• About this task: Where a line of the records contains the word "iadd", show that line.

(Dataset records)

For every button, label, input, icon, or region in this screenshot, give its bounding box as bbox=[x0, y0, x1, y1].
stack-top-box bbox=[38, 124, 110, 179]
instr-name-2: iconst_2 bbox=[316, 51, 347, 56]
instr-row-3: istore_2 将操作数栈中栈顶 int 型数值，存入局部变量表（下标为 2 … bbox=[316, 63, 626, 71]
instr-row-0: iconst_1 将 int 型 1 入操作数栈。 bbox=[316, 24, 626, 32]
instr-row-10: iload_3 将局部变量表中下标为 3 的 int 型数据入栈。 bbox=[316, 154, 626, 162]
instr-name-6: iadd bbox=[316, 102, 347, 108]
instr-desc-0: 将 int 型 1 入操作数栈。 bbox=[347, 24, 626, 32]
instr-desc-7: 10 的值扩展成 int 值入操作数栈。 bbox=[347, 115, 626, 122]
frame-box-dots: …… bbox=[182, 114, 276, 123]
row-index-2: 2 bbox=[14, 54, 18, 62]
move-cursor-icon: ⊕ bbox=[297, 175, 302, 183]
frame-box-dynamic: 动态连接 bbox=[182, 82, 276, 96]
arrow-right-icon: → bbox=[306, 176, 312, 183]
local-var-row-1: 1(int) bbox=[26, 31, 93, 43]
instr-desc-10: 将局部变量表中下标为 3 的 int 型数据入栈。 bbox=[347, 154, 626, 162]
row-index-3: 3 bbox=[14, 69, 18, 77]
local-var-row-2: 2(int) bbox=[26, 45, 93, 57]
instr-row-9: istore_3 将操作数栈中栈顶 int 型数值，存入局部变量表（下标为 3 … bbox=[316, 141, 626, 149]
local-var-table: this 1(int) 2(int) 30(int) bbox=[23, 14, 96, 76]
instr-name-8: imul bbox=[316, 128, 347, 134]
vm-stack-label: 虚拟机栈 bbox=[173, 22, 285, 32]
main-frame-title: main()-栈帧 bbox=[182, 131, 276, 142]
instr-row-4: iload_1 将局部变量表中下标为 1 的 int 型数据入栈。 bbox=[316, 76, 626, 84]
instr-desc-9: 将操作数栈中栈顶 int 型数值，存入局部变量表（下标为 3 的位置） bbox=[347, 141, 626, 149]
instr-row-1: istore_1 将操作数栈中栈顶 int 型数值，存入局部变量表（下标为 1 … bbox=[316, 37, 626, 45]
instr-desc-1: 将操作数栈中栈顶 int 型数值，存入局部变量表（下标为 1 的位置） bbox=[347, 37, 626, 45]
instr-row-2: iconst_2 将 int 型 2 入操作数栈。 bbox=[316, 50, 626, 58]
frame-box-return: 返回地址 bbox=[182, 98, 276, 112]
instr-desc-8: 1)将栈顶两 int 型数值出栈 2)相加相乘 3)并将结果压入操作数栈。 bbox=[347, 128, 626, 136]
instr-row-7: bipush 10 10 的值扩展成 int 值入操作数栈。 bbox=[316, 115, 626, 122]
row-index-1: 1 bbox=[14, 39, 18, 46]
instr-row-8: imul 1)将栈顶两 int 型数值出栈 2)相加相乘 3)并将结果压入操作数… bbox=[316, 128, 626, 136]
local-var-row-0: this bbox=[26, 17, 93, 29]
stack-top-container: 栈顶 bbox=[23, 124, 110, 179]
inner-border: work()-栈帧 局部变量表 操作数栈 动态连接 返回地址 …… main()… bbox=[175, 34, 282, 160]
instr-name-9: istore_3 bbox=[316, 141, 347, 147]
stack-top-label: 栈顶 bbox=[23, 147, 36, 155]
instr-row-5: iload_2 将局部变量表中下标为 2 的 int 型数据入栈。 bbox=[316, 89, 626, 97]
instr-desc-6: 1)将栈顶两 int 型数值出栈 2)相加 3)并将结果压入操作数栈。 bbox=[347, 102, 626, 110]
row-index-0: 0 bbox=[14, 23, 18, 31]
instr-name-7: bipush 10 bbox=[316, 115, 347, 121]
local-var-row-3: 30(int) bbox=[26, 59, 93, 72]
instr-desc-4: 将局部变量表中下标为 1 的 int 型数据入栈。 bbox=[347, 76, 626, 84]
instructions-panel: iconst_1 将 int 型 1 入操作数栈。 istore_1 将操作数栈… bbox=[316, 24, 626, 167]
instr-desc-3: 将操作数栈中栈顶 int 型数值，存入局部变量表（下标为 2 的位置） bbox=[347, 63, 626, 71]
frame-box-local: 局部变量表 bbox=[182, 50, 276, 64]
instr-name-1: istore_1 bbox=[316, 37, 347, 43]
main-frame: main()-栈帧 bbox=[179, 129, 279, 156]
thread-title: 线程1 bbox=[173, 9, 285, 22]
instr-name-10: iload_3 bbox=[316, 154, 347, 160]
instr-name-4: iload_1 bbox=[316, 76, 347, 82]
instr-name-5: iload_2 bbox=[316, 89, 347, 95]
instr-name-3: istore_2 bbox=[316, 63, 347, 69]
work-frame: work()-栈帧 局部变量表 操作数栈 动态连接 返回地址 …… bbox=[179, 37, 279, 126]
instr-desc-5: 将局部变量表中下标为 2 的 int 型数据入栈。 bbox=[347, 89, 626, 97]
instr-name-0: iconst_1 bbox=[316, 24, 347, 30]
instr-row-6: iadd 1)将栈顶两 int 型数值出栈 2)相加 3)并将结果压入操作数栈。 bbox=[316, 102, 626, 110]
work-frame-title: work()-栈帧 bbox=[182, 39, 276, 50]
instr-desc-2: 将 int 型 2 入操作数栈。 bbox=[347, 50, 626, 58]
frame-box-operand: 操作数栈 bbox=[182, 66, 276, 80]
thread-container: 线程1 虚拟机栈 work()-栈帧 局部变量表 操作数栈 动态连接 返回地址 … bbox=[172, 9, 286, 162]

• Solution:
instr-name-6: iadd bbox=[316, 102, 347, 108]
instr-row-6: iadd 1)将栈顶两 int 型数值出栈 2)相加 3)并将结果压入操作数栈。 bbox=[316, 102, 626, 110]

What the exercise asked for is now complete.